Finding Kyle(21)


“No idea,” I say.

“Seriously, your movie knowledge completely sucks,” she says with a huff. “We’ll have to rectify that.”

“What movie was that?” I ask, because I’ve been silently committing these movies I don’t recognize to memory to give them a try. Not even sure the last time I’ve seen a movie, as it wasn’t a generally popular activity to do in a biker gang.

“Finding Nemo,” she answers. “2003.”

Hmmm. That was definitely before I went deep undercover, but it still doesn’t ring a bell.

“What’s it about?” I ask, because while Jane has indeed been quoting lines, it’s led into other conversation, and that’s been… well, nice.

Definitely comfortable since the conversation isn’t exactly personal.

“Oh, it’s awesome. It’s about this fish, Nemo, who gets caught by a diver and put in a fish tank, and then his dad sets off to find him along with this really nutty fish named Dory that was voiced by Ellen DeGeneres. It’s absolutely hilarious—”

“Wait,” I interrupt her, my brush coming to rest against the picket. “Is this a cartoon?”

“Well, yeah. I mean, it’s animated.”

“I don’t do cartoon movies,” I tell her seriously.

She rolls her eyes at me. “Yeah, I kind of got that from you when the only movie line you’ve recognized in the last hour was ‘Yippee-ki-yay, motherfucker.”

I snort. “Die Hard.”

“1988,” she adds as a reminder to me.

And I remember that movie well because it’s one of my last great memories of my sister Andrea. She’d just graduated from the FBI Academy, and I went to visit her. Rather than go out to celebrate, we stayed in at her apartment and rented Die Hard. We did this because we hadn’t seen each other in forever and with both of our parents gone, we’d only had each other and valued the little bit of time we had together. I’d already moved out to Wyoming to start the hard task of infiltrating Mayhem’s Mission. In order to do that, I had to separate myself from Andrea a bit. She had no clue I worked ATF in special operations undertaking an undercover mission with the highest of stakes and the most extreme danger.

The trip to see Andrea for her FBI graduation was something I had to do, though, because she should have had a family member there to support her. I also needed to see her, because the chances were great that once I was in deep, I might not be coming out again.

We both loved that fucking movie, and that line has been tossed back and forth between my sister and me whenever we’d talk to each other on the phone.

It’s a nice memory.

With just a few more dips of the brushes into the paint, some quick strokes on the last pickets, and we are done with the painting. I push up from where I was squatting and look down the length of the fence. It’s shiny and white and looks pretty fantastic.

I turn back to look at Jane across the fence as she’s also stood up. She arches her back a little in a stretch, and I know she’ll probably be really sore tomorrow. “We did good work,” she says with a firm nod of her head.

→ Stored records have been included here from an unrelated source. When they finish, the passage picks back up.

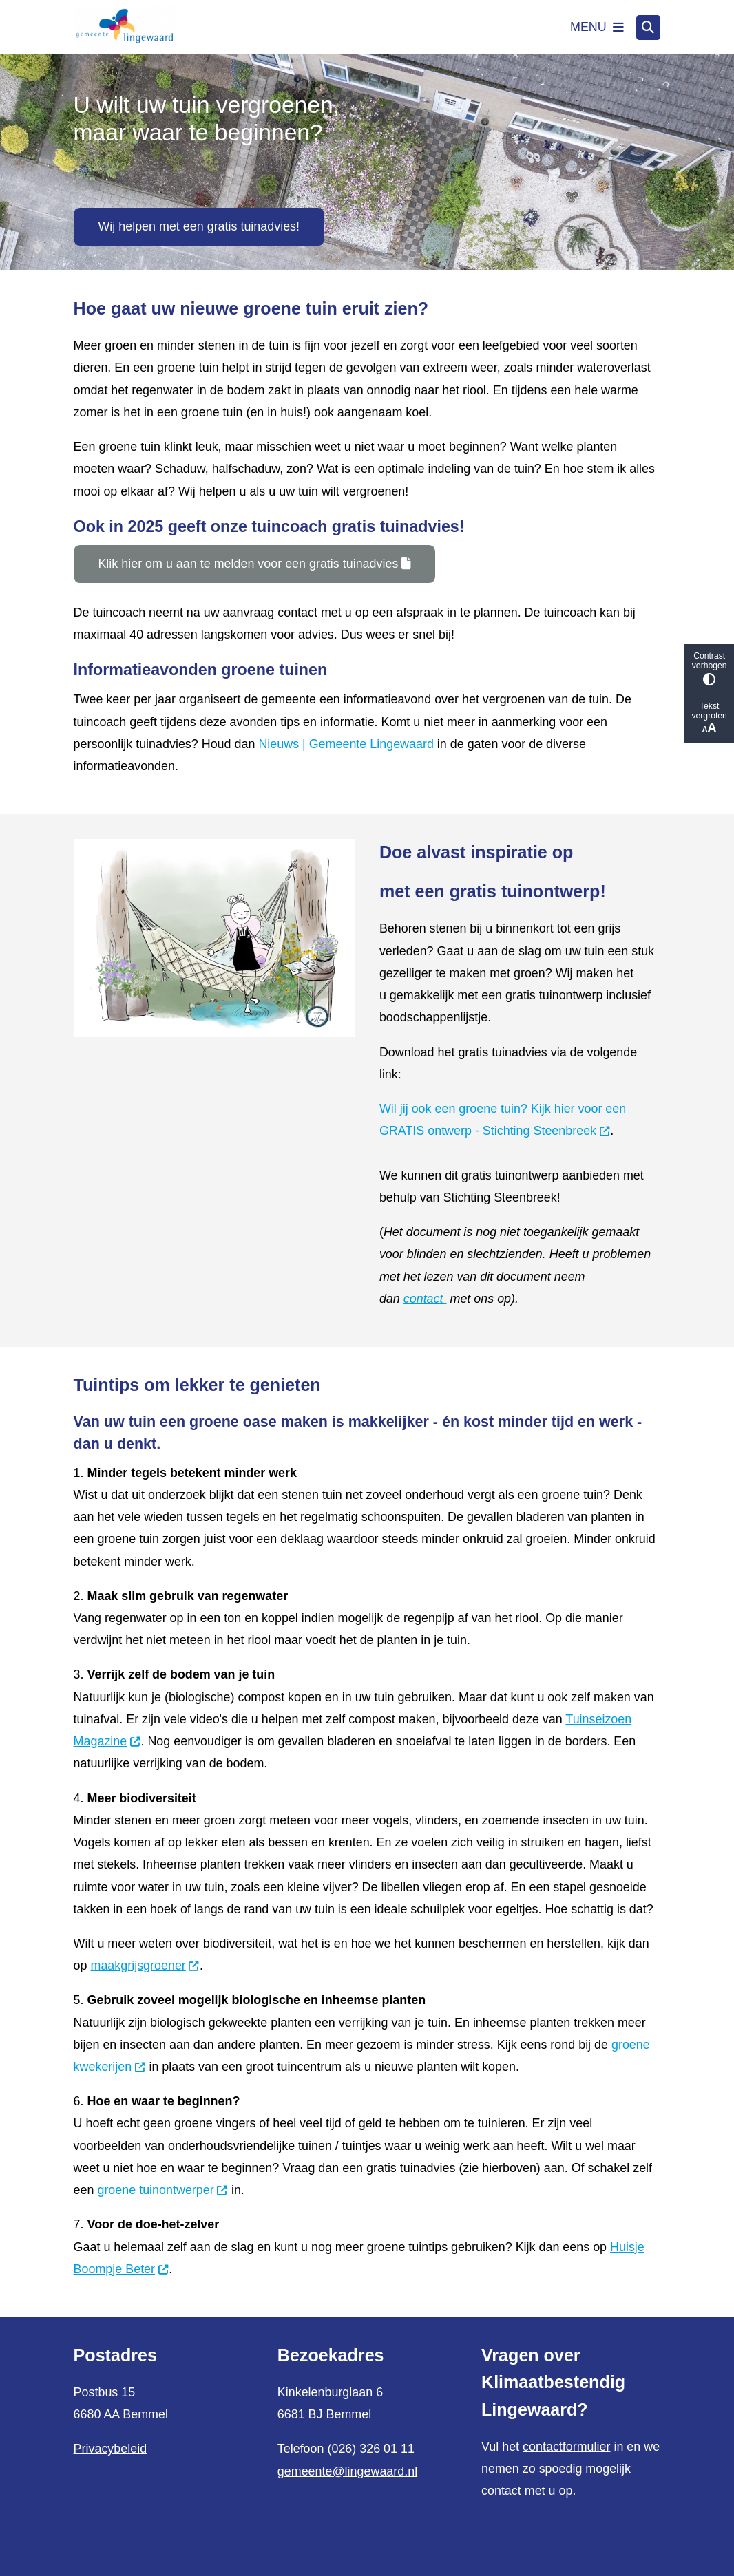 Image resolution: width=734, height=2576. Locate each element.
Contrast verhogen (709, 668)
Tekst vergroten (709, 718)
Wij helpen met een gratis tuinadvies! (199, 226)
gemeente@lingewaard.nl (347, 2471)
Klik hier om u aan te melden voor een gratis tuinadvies (254, 564)
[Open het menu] (597, 27)
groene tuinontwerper (162, 2190)
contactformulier (566, 2446)
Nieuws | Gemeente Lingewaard (345, 744)
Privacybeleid (110, 2449)
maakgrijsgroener (145, 1965)
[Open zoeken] (648, 27) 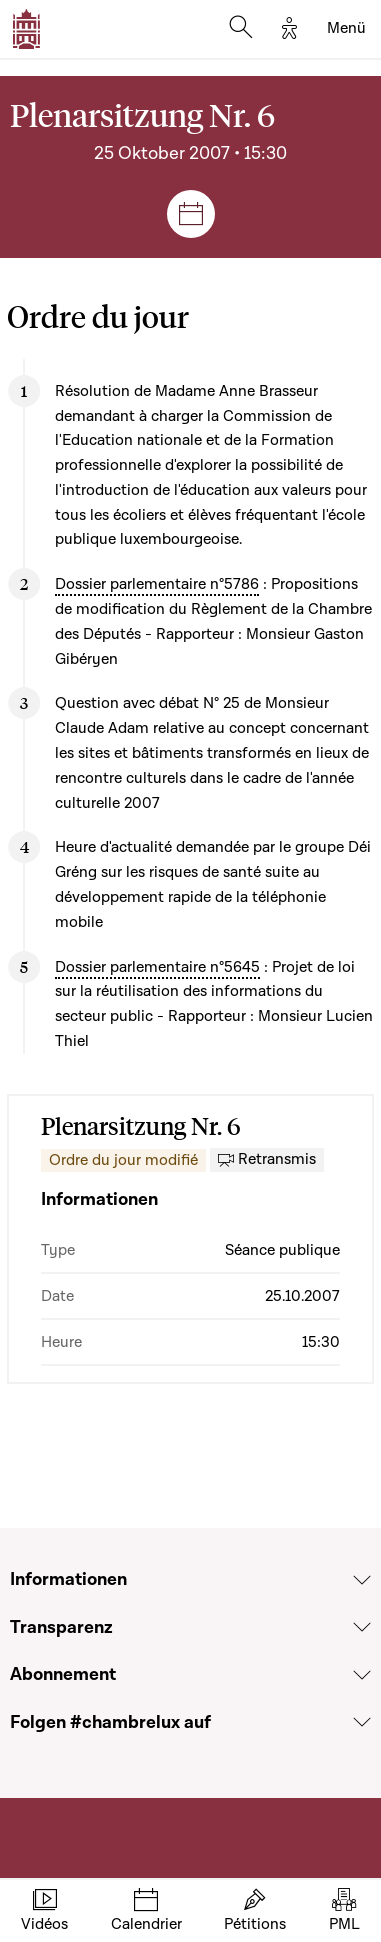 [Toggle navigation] (346, 29)
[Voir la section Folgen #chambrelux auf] (362, 1722)
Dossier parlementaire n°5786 (157, 584)
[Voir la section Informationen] (362, 1580)
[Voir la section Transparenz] (362, 1627)
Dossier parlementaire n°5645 (157, 967)
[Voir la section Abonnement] (362, 1675) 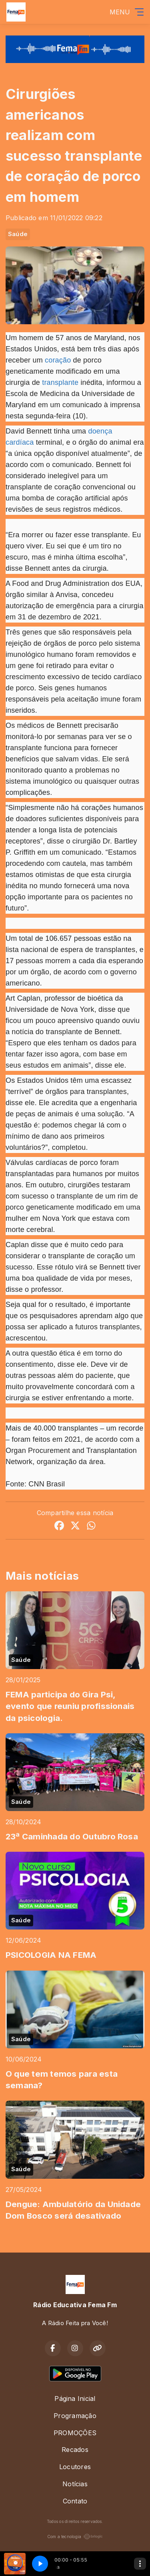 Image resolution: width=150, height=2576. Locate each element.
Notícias (75, 2484)
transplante (60, 382)
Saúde (18, 234)
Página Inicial (74, 2399)
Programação (75, 2416)
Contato (75, 2501)
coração (58, 360)
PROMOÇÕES (75, 2433)
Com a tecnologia (75, 2536)
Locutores (75, 2467)
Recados (75, 2450)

“That we did,” I say as I take her in. She’s got paint on her right cheek and above her left eyebrow, with a little bit in the end of her ponytail. Not even sure how that happened. “I really appreciate your help.”

She beams back at me. “I was hoping you’d be appreciative. You owe me dinner.”

“I can’t cook,” I tell her flatly, my walls immediately going up, blocking her out and pushing her away.

It’s for her own good.

“Even better,” she returns with an even bigger smile. “You can take me out.”

“Jane,” I say in a low, warning voice, intent on telling her that it is not going to happen, because as much as I’ve enjoyed this day with her and the ease with which it played out, dinner out together is an entirely different matter. It’s too fucking personal. It’s a date for Christ sake. “I don’t think that’s a good idea.”

She just rolls her eyes at me and says, “Wait for it… frankly, my dear, I don’t give a damn. Gone with the Wind. 1939.”

“You did not just—”

“Pull out the most awesome movie quote ever?” she suggests as her eyes twinkle with triumph. “Sure as hell did. Pick me up in an hour.”

With that, she turns and starts flouncing back toward her house.

At least, I think it’s flouncing. Isn’t that the way Scarlett O’Hara moved in Gone with the Wind?

I’ll call it flouncing, because her ponytail swings back and forth as she crosses back over Cranberry Lane and marches into her house. Only after her door closes do I start to clean up the paint.

An hour is plenty of time to get ready. In fact, I’ll need about five minutes in the shower and I’ll be ready to go.

I think about Jane and that smile, those perfect breasts that stared at me through the picket fence all afternoon, and… maybe fifteen minutes in the shower.





CHAPTER 10




Kyle


“You clean up nice,” Jane says as we meander down the sidewalk, heading southwest from her house and through a section of Misty Harbor I’d not seen yet. I drove my pickup truck to her house, but she advised me we’d be walking to dinner instead.